Locate the string "Oslo" in the listing below. Copy every line where it is found.
[INPUT FOR THIS TASK — start]
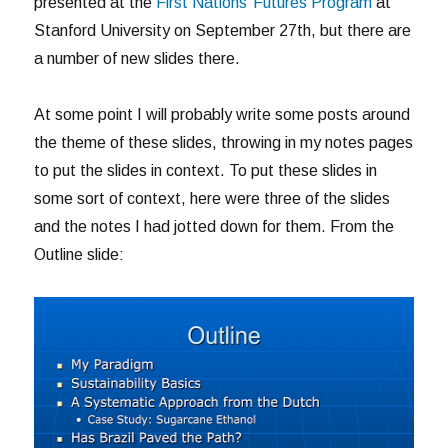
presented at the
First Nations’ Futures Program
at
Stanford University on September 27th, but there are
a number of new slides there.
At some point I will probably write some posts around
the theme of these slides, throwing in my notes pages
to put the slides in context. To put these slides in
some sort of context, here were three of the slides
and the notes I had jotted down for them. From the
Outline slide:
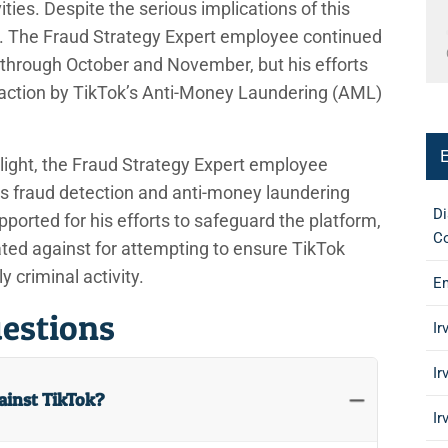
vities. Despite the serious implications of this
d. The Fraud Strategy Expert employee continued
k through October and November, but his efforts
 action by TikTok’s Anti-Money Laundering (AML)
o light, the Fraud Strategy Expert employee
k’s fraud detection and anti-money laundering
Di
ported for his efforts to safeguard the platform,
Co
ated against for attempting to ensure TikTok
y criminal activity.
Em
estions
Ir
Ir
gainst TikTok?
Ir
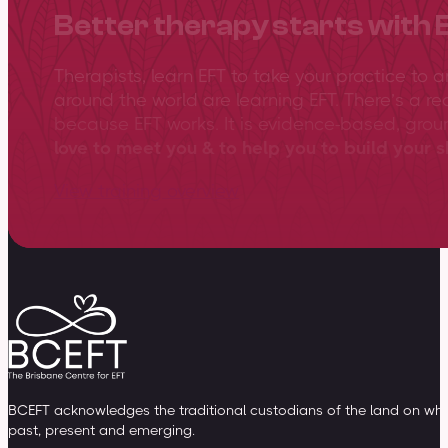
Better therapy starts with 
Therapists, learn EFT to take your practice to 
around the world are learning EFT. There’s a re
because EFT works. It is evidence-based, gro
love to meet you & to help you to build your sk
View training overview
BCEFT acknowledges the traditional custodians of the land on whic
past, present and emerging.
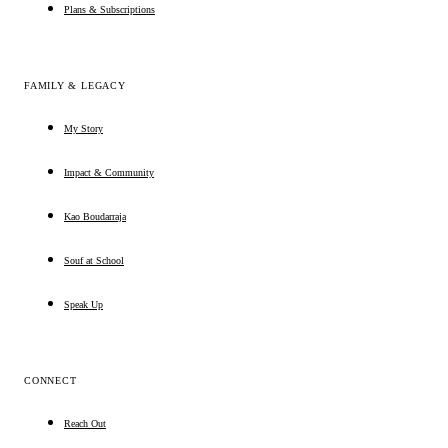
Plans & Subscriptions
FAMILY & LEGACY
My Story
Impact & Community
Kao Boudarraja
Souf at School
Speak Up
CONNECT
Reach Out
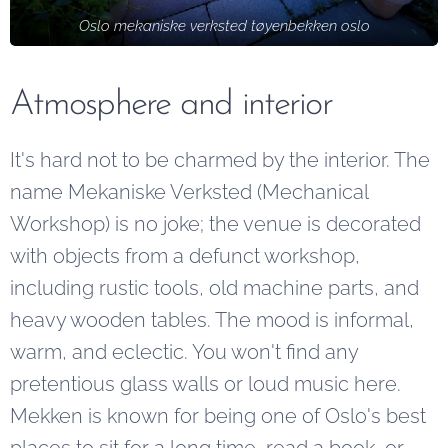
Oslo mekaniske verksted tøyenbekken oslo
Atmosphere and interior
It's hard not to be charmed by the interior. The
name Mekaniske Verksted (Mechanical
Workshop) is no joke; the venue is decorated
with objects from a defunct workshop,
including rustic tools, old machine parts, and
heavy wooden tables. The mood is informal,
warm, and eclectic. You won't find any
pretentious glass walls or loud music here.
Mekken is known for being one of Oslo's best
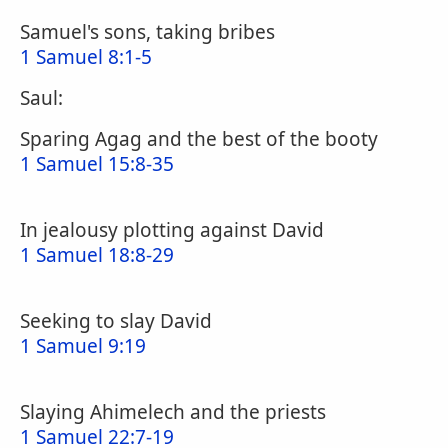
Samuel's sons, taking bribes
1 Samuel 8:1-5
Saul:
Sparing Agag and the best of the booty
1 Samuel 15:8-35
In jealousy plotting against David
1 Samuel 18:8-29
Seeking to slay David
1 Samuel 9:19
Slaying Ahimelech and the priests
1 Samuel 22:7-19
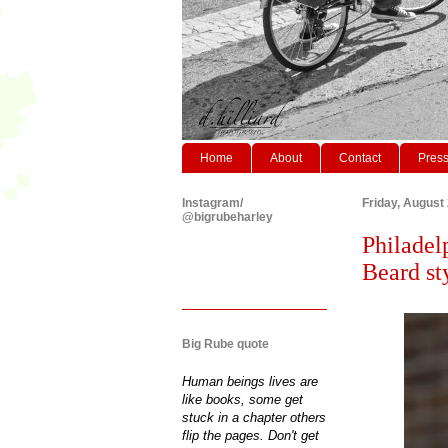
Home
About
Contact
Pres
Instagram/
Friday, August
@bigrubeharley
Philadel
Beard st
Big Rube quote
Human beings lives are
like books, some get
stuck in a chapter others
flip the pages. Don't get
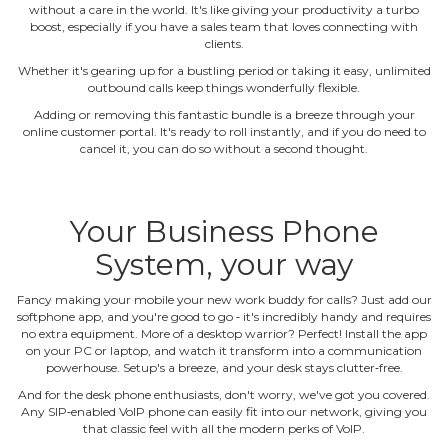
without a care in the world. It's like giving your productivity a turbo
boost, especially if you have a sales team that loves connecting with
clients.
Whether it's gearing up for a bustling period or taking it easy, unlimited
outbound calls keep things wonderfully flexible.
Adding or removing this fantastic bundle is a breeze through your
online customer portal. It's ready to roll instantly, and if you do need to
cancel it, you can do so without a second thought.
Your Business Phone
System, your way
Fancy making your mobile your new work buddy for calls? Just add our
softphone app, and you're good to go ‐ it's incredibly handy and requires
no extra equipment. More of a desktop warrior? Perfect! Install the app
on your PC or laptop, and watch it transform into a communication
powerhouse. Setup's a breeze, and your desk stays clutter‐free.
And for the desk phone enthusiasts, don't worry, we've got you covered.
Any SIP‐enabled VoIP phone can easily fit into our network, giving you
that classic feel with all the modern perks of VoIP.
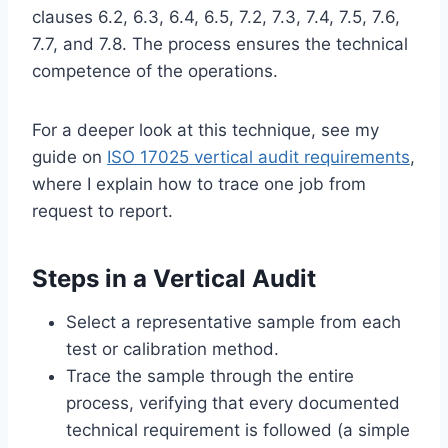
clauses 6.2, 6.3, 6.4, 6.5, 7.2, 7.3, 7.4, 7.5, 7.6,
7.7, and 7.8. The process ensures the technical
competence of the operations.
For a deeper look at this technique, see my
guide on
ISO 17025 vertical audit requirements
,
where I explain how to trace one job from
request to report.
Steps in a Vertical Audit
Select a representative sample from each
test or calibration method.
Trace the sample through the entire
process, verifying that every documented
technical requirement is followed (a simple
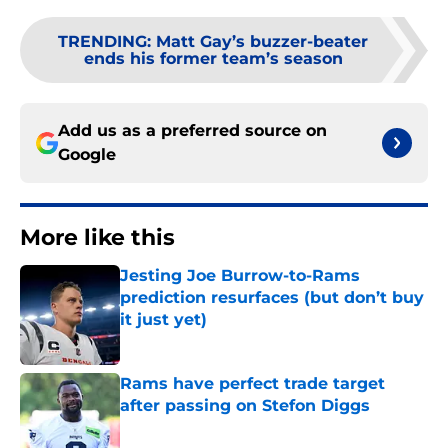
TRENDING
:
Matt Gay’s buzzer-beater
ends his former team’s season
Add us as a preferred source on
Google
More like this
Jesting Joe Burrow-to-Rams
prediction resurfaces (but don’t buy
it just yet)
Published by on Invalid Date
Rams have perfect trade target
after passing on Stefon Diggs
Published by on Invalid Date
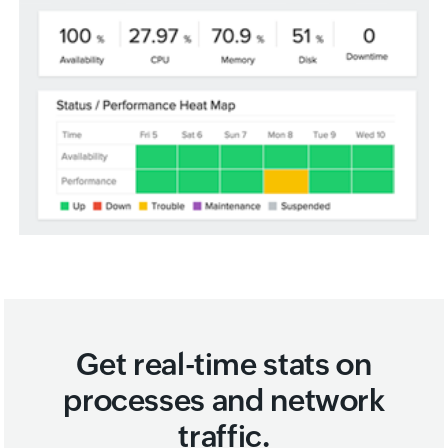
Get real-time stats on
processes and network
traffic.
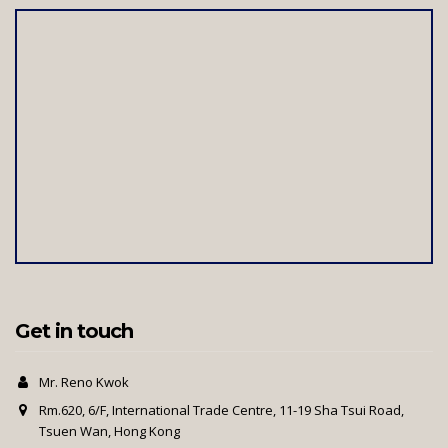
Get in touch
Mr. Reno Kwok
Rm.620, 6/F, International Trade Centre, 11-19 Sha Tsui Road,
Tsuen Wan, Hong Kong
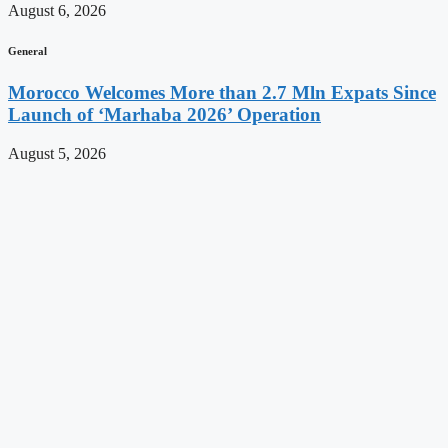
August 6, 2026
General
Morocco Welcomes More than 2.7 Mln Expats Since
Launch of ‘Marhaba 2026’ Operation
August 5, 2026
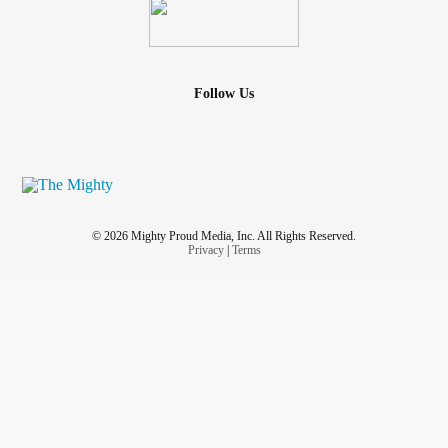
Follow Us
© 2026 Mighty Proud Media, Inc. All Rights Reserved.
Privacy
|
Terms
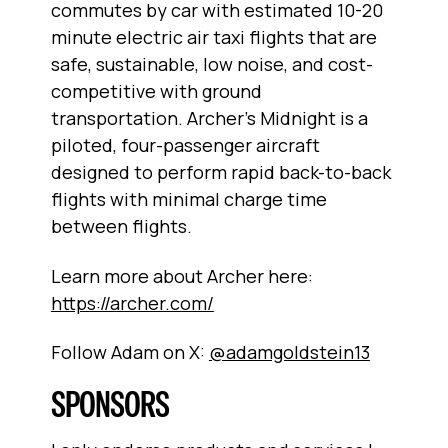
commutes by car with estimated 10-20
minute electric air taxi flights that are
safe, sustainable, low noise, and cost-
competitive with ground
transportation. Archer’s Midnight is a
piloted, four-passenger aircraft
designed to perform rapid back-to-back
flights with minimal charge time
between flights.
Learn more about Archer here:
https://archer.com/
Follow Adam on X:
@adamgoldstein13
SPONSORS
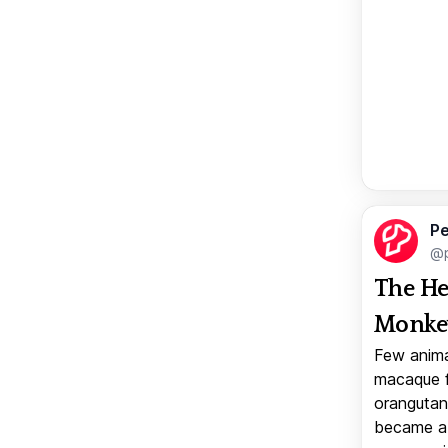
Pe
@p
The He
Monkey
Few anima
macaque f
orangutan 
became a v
[INPUT FOR THIS TASK — finish]
### RESPONSE TO THIS TASK
Oslo mekaniske verksted tøyenbekken oslo
Mekken is known for being one of Oslo's best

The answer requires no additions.